Months later, ANCYL leaders Julius Malema, Floyd Shivambu and Sindiso Magaqa were hauled before the party's disciplinary committee for comments deemed by party elders to be in direct contravention of the organisation's constitution as well as having brought the ANC into disrepute.
Earlier this year, Malema was expelled from the ANC after numerous unsuccessful appeals lodged against sanctions handed down by the national disciplinary committee as well as the national disciplinary committee of appeals.
Zuma's harsh warning may be interpreted as a veiled threat to ANCYL deputy president Ronald Lamola .
Speaking at a youth league policy workshop at Unisa's main campus in Pretoria last Thursday, Lamola criticised Zuma for prioritising development at his rural homestead in Nkandla at the expense of national development.
Lamola even suggested that Zuma, unlike his predecessors Thabo Mbeki and Nelson Mandela, did not understand national priorities.
The ANC then dismissed Lamola's assertions as "distasteful", even warning him against jumping into the trenches of people in opposition to the ANC.
Zuma also criticised the ANC veterans league for not guiding the youth, instead apparently worsening potentially "controversial situations".
His criticism could be interpreted as an attack on veterans league president Sandi Sejake, who recently called for Zuma to be dumped at the ANC's elective conference in Mangaung in December for his ties to the Guptafamily.
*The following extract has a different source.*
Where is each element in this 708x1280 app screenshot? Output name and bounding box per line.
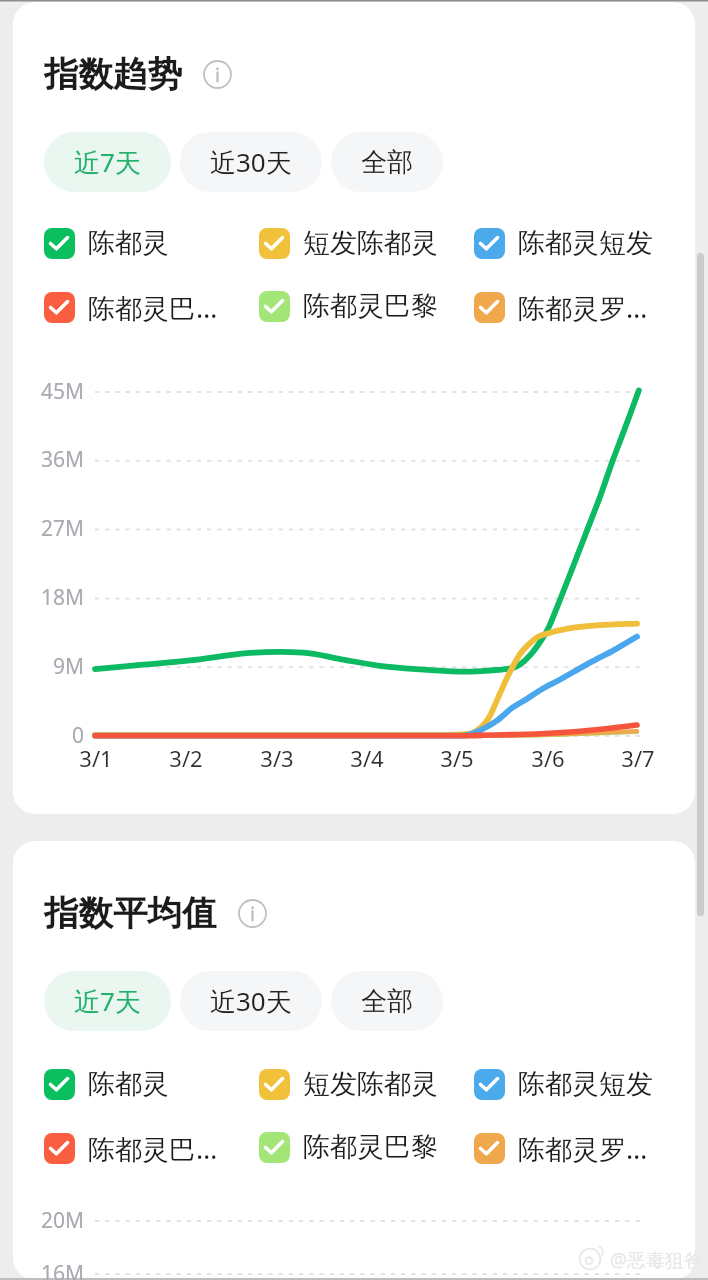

Sejake alleged that ministers were appointed by instruction from the Guptas.
Zuma called for fast-tracking of political development of cadres, both old and new, arguing that "no one should think they know ANC politics better than others".
Zuma's words may also have been directed at ANC national executive committee member Tony Yengeni, who reportedly questioned SACP general secretary and staunch Zuma ally Blade Nzimande's credentials in the ruling party, at a heated special NEC meeting two weeks ago.